= Beginning of Section =

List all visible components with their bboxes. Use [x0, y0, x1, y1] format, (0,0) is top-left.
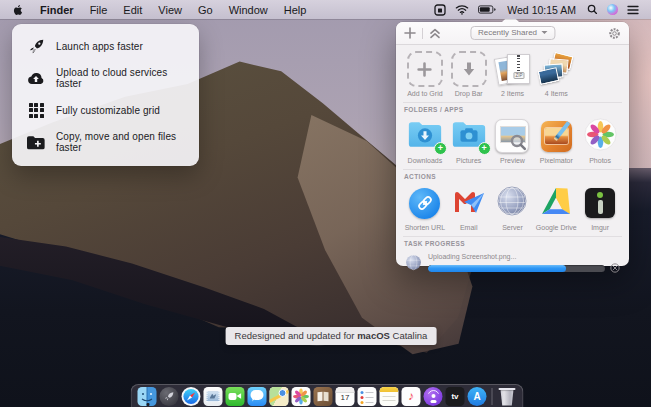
- dock-divider: [492, 388, 493, 405]
- action-label: Server: [502, 224, 523, 231]
- dock: 17 ♪ tv A: [131, 384, 524, 407]
- tv-glyph: tv: [446, 387, 465, 406]
- zip-stack-icon: ZIP: [494, 51, 530, 87]
- action-label: Imgur: [591, 224, 609, 231]
- siri-icon[interactable]: [607, 4, 618, 15]
- folders-row: + Downloads + Pictures: [396, 115, 629, 164]
- dock-icon-music[interactable]: ♪: [402, 387, 421, 406]
- dock-icon-safari[interactable]: [182, 387, 201, 406]
- gear-icon: [608, 27, 621, 40]
- wifi-icon[interactable]: [455, 4, 469, 15]
- toolbar-divider: [422, 28, 423, 39]
- battery-icon[interactable]: [478, 5, 496, 14]
- dock-icon-calendar[interactable]: 17: [336, 387, 355, 406]
- pixelmator-app-icon: [541, 121, 572, 152]
- apple-menu[interactable]: [12, 2, 25, 17]
- dock-icon-photos[interactable]: [292, 387, 311, 406]
- grid-item-drop-bar[interactable]: Drop Bar: [447, 50, 491, 97]
- folder-item-pictures[interactable]: + Pictures: [447, 117, 491, 164]
- grid-item-label: 4 Items: [545, 90, 568, 97]
- dock-icon-tv[interactable]: tv: [446, 387, 465, 406]
- action-item-server[interactable]: Server: [491, 184, 535, 231]
- action-item-email[interactable]: Email: [447, 184, 491, 231]
- folder-label: Downloads: [408, 157, 443, 164]
- dock-icon-trash[interactable]: [498, 387, 517, 406]
- feature-label: Fully customizable grid: [56, 105, 160, 116]
- cancel-task-button[interactable]: [610, 263, 620, 273]
- menu-finder[interactable]: Finder: [40, 4, 74, 16]
- menu-view[interactable]: View: [158, 4, 182, 16]
- dock-icon-maps[interactable]: [270, 387, 289, 406]
- task-progress-bar: [428, 265, 605, 272]
- app-store-glyph: A: [468, 387, 487, 406]
- add-button[interactable]: [404, 27, 416, 39]
- collapse-button[interactable]: [429, 28, 441, 39]
- dock-icon-app-store[interactable]: A: [468, 387, 487, 406]
- feature-launch: Launch apps faster: [12, 31, 199, 61]
- globe-icon: [405, 254, 422, 275]
- zip-badge: ZIP: [513, 72, 524, 79]
- task-row: Uploading Screenshot.png...: [396, 249, 629, 275]
- dock-icon-finder[interactable]: [138, 387, 157, 406]
- dock-icon-messages[interactable]: [248, 387, 267, 406]
- spotlight-icon[interactable]: [587, 4, 598, 15]
- action-item-shorten-url[interactable]: Shorten URL: [403, 184, 447, 231]
- folder-item-downloads[interactable]: + Downloads: [403, 117, 447, 164]
- notification-center-icon[interactable]: [627, 5, 639, 15]
- app-item-pixelmator[interactable]: Pixelmator: [534, 117, 578, 164]
- app-item-preview[interactable]: Preview: [491, 117, 535, 164]
- grid-item-label: 2 Items: [501, 90, 524, 97]
- menu-bar: Finder File Edit View Go Window Help Wed…: [0, 0, 651, 19]
- google-drive-icon: [540, 187, 572, 219]
- dock-icon-notes[interactable]: [380, 387, 399, 406]
- cancel-icon: [610, 263, 620, 273]
- dropzone-menubar-icon[interactable]: [434, 4, 446, 16]
- menu-window[interactable]: Window: [229, 4, 268, 16]
- action-label: Email: [460, 224, 478, 231]
- section-header-task-progress: TASK PROGRESS: [403, 236, 622, 249]
- menubar-clock[interactable]: Wed 10:15 AM: [507, 4, 576, 16]
- menu-go[interactable]: Go: [198, 4, 213, 16]
- photo-stack-icon: [537, 52, 575, 86]
- dock-icon-books[interactable]: [314, 387, 333, 406]
- action-item-imgur[interactable]: Imgur: [578, 184, 622, 231]
- dock-icon-reminders[interactable]: [358, 387, 377, 406]
- preview-app-icon: [495, 119, 529, 153]
- dock-icon-launchpad[interactable]: [160, 387, 179, 406]
- calendar-day: 17: [336, 390, 355, 406]
- dropzone-panel: Recently Shared Add to Grid Drop Bar: [396, 22, 629, 266]
- menu-help[interactable]: Help: [284, 4, 307, 16]
- app-label: Photos: [589, 157, 611, 164]
- section-header-folders: FOLDERS / APPS: [403, 102, 622, 115]
- menu-file[interactable]: File: [90, 4, 108, 16]
- app-item-photos[interactable]: Photos: [578, 117, 622, 164]
- app-label: Pixelmator: [540, 157, 573, 164]
- dropdown-label: Recently Shared: [478, 28, 537, 37]
- dock-icon-mail[interactable]: [204, 387, 223, 406]
- grid-icon: [27, 101, 45, 119]
- feature-copy: Copy, move and open files faster: [12, 125, 199, 159]
- rocket-icon: [27, 37, 45, 55]
- caption-highlight: macOS: [357, 330, 390, 341]
- menu-edit[interactable]: Edit: [123, 4, 142, 16]
- action-item-google-drive[interactable]: Google Drive: [534, 184, 578, 231]
- grid-item-2-items[interactable]: ZIP 2 Items: [491, 50, 535, 97]
- photos-app-icon: [584, 118, 617, 155]
- email-icon: [452, 186, 486, 220]
- dock-icon-podcasts[interactable]: [424, 387, 443, 406]
- caret-down-icon: [541, 31, 547, 34]
- add-to-grid-icon: [407, 51, 443, 87]
- task-label: Uploading Screenshot.png...: [428, 253, 620, 260]
- desktop: Finder File Edit View Go Window Help Wed…: [0, 0, 651, 407]
- settings-button[interactable]: [608, 27, 621, 40]
- action-label: Shorten URL: [405, 224, 445, 231]
- grid-item-4-items[interactable]: 4 Items: [534, 50, 578, 97]
- dock-icon-facetime[interactable]: [226, 387, 245, 406]
- recently-shared-dropdown[interactable]: Recently Shared: [470, 26, 555, 40]
- grid-row: Add to Grid Drop Bar ZIP 2 Items: [396, 45, 629, 97]
- grid-item-add-to-grid[interactable]: Add to Grid: [403, 50, 447, 97]
- cloud-upload-icon: [27, 69, 45, 87]
- drop-bar-icon: [451, 51, 487, 87]
- music-note-glyph: ♪: [402, 387, 421, 406]
- task-progress-fill: [428, 265, 566, 272]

= End of Section =

Since the listing holds pictures, return everything else in it exactly and omit those.

Solution to the problem:
List all visible components with their bboxes. Use [x0, y0, x1, y1] format, (0,0) is top-left.
- dock-divider: [492, 388, 493, 405]
- action-label: Server: [502, 224, 523, 231]
- dock: 17 ♪ tv A: [131, 384, 524, 407]
- tv-glyph: tv: [446, 387, 465, 406]
- zip-stack-icon: ZIP: [494, 51, 530, 87]
- action-label: Imgur: [591, 224, 609, 231]
- siri-icon[interactable]: [607, 4, 618, 15]
- folders-row: + Downloads + Pictures: [396, 115, 629, 164]
- dock-icon-music[interactable]: ♪: [402, 387, 421, 406]
- dock-icon-safari[interactable]: [182, 387, 201, 406]
- gear-icon: [608, 27, 621, 40]
- wifi-icon[interactable]: [455, 4, 469, 15]
- toolbar-divider: [422, 28, 423, 39]
- battery-icon[interactable]: [478, 5, 496, 14]
- dock-icon-calendar[interactable]: 17: [336, 387, 355, 406]
- pixelmator-app-icon: [541, 121, 572, 152]
- apple-menu[interactable]: [12, 2, 25, 17]
- dock-icon-photos[interactable]: [292, 387, 311, 406]
- grid-item-drop-bar[interactable]: Drop Bar: [447, 50, 491, 97]
- folder-item-pictures[interactable]: + Pictures: [447, 117, 491, 164]
- grid-item-label: 4 Items: [545, 90, 568, 97]
- dock-icon-tv[interactable]: tv: [446, 387, 465, 406]
- action-item-server[interactable]: Server: [491, 184, 535, 231]
- action-item-email[interactable]: Email: [447, 184, 491, 231]
- folder-label: Downloads: [408, 157, 443, 164]
- dock-icon-trash[interactable]: [498, 387, 517, 406]
- feature-label: Fully customizable grid: [56, 105, 160, 116]
- cancel-task-button[interactable]: [610, 263, 620, 273]
- menu-finder[interactable]: Finder: [40, 4, 74, 16]
- menu-view[interactable]: View: [158, 4, 182, 16]
- dock-icon-maps[interactable]: [270, 387, 289, 406]
- task-progress-bar: [428, 265, 605, 272]
- app-store-glyph: A: [468, 387, 487, 406]
- add-button[interactable]: [404, 27, 416, 39]
- collapse-button[interactable]: [429, 28, 441, 39]
- dock-icon-app-store[interactable]: A: [468, 387, 487, 406]
- feature-launch: Launch apps faster: [12, 31, 199, 61]
- globe-icon: [405, 254, 422, 275]
- zip-badge: ZIP: [513, 72, 524, 79]
- task-row: Uploading Screenshot.png...: [396, 249, 629, 275]
- dock-icon-finder[interactable]: [138, 387, 157, 406]
- dock-icon-messages[interactable]: [248, 387, 267, 406]
- spotlight-icon[interactable]: [587, 4, 598, 15]
- action-item-shorten-url[interactable]: Shorten URL: [403, 184, 447, 231]
- folder-item-downloads[interactable]: + Downloads: [403, 117, 447, 164]
- notification-center-icon[interactable]: [627, 5, 639, 15]
- app-item-pixelmator[interactable]: Pixelmator: [534, 117, 578, 164]
- app-item-preview[interactable]: Preview: [491, 117, 535, 164]
- grid-item-label: 2 Items: [501, 90, 524, 97]
- menu-bar: Finder File Edit View Go Window Help Wed…: [0, 0, 651, 19]
- google-drive-icon: [540, 187, 572, 219]
- dock-icon-notes[interactable]: [380, 387, 399, 406]
- cancel-icon: [610, 263, 620, 273]
- dropzone-menubar-icon[interactable]: [434, 4, 446, 16]
- menu-window[interactable]: Window: [229, 4, 268, 16]
- action-label: Email: [460, 224, 478, 231]
- section-header-task-progress: TASK PROGRESS: [403, 236, 622, 249]
- menubar-clock[interactable]: Wed 10:15 AM: [507, 4, 576, 16]
- menu-go[interactable]: Go: [198, 4, 213, 16]
- photo-stack-icon: [537, 52, 575, 86]
- dock-icon-books[interactable]: [314, 387, 333, 406]
- action-item-imgur[interactable]: Imgur: [578, 184, 622, 231]
- dock-icon-reminders[interactable]: [358, 387, 377, 406]
- preview-app-icon: [495, 119, 529, 153]
- dock-icon-launchpad[interactable]: [160, 387, 179, 406]
- calendar-day: 17: [336, 390, 355, 406]
- dropzone-panel: Recently Shared Add to Grid Drop Bar: [396, 22, 629, 266]
- menu-help[interactable]: Help: [284, 4, 307, 16]
- app-label: Photos: [589, 157, 611, 164]
- section-header-folders: FOLDERS / APPS: [403, 102, 622, 115]
- menu-file[interactable]: File: [90, 4, 108, 16]
- app-item-photos[interactable]: Photos: [578, 117, 622, 164]
- app-label: Pixelmator: [540, 157, 573, 164]
- dropdown-label: Recently Shared: [478, 28, 537, 37]
- dock-icon-mail[interactable]: [204, 387, 223, 406]
- grid-icon: [27, 101, 45, 119]
- feature-copy: Copy, move and open files faster: [12, 125, 199, 159]
- rocket-icon: [27, 37, 45, 55]
- caption-highlight: macOS: [357, 330, 390, 341]
- menu-edit[interactable]: Edit: [123, 4, 142, 16]
- action-item-google-drive[interactable]: Google Drive: [534, 184, 578, 231]
- grid-item-2-items[interactable]: ZIP 2 Items: [491, 50, 535, 97]
- photos-app-icon: [584, 118, 617, 155]
- email-icon: [452, 186, 486, 220]
- dock-icon-podcasts[interactable]: [424, 387, 443, 406]
- caret-down-icon: [541, 31, 547, 34]
- add-to-grid-icon: [407, 51, 443, 87]
- task-label: Uploading Screenshot.png...: [428, 253, 620, 260]
- desktop: Finder File Edit View Go Window Help Wed…: [0, 0, 651, 407]
- settings-button[interactable]: [608, 27, 621, 40]
- action-label: Shorten URL: [405, 224, 445, 231]
- grid-item-4-items[interactable]: 4 Items: [534, 50, 578, 97]
- dock-icon-facetime[interactable]: [226, 387, 245, 406]
- recently-shared-dropdown[interactable]: Recently Shared: [470, 26, 555, 40]
- grid-row: Add to Grid Drop Bar ZIP 2 Items: [396, 45, 629, 97]
- grid-item-add-to-grid[interactable]: Add to Grid: [403, 50, 447, 97]
- cloud-upload-icon: [27, 69, 45, 87]
- drop-bar-icon: [451, 51, 487, 87]
- music-note-glyph: ♪: [402, 387, 421, 406]
- task-progress-fill: [428, 265, 566, 272]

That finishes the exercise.